In hot climates, dark-coloured GRP hulls often suffer from print-through, caused by the long-term heat-induced shrinkage of the exterior gelcoat and resin, which contracts down onto the fibre reinforcement and exposes the weave in the glass fibre fabric. It’s commonly known as the ‘orange peel effect’. However, even the blackest of alloy hulls are safe from this. And from gelcoat crazing. And osmosis. And delamination. In short, alloy boats are extremely durable and low-maintenance beasts. Aluminium alloy is also the easiest and cheapest of the major boatbuilding materials to recycle. Finally, if your aluminium boat ever catches fire, it’s unlikely to swiftly burn down to the waterline, as glass fibre boats can do. Still, here’s hoping that this benefit remains a hypothetical one.


High Tech

Elling construct their hulls from Twaron, an almost implausibly tough material that makes their transatlantic crossing boats all but unbreakable. Delta’s boats achieve their impressive fuel consumption by building carbon epoxy composite boats that weigh far less than their conventional GRP counterparts. So, given that high-tech construction has been with us for decades now, why don’t more of our production motor boat builders utilise at least some of the usual high-tech cast of characters – Kevlar, carbon, Nomex honeycomb, epoxy and Twaron, for example – to give us better boats? The following explanation is simplistic, but it demonstrates why we don’t see more mainstream high-tech powerboats. If money is no object, then of course, high-tech construction will give you a boat that is stronger and stiffer, lighter and therefore faster and more fuel-efficient, and yet as tough as its steel counterparts. For one-off projects, it cannot be bettered.

However, let’s say that an established boatbuilder wants to build a modest production run of small, fast speedboats. If he wants the boat to go faster, it’s immeasurably easier and cheaper to stick a 350hp outboard on the back instead of a 250hp than it is to pay for the far more expensive materials, find the more highly skilled labour to build the carbon epoxy composite boat, build an oven to heat-cure the structure in (essential to take full advantage of the superior materials) and have the new structure RCD approved.

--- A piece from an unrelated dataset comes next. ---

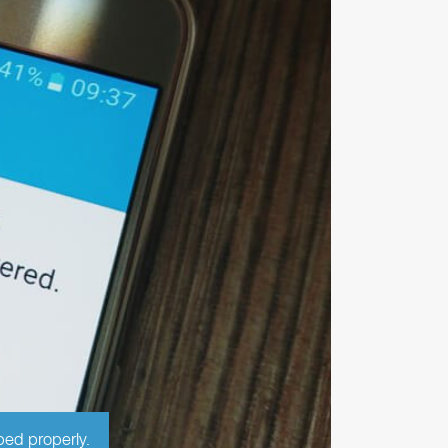
ped properly.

At the other end of the scale, a big comfy cruiser presents the builder with a different dilemma. Most mainstream boatbuilders have either adopted resin infusion or are in the process of doing so, and that single act has already dramatically cut structural weight. However, our comfy cruisers have been piling on the pounds in the form of decadent luxuries such as stabilisers, monster TVs and ice makers, so when the weight-saving effect of resin infusion is factored in, the percentage of a boat’s overall weight represented by the structure plummets. Moving from that resin-infused point to full high-tech construction to reduce a boat’s constructional weight by, say, a further 35%, when that structure now only represents roughly a third of the boat’s overall displacement, rarely makes economic sense, at least to the accountants. Also, builders need to be mindful that carbon boats are extremely stiff and their thin shells can be comparatively noisy – qualities at odds with comfy cruising.


Steel

Immense strength is sometimes seen as steel’s only noteworthy benefit, but in truth it has many talents. Although considerably heavier than aluminium, steel shares many of its counterpart’s advantages, such as zero osmosis or star crazing. It resists rupture extremely well, and it is easy to recycle. Like aluminium, steel’s great strength gives designers tremendous scope to customise their interior layouts, because they can dispense with the restrictive structural bulkheads that are normally necessary on equivalent glass fibre boats. If that currently seems like a minor consideration for the sort of boats that appear in PBR, the trend for mild customisation on ever smaller boats is only ever going to intensify.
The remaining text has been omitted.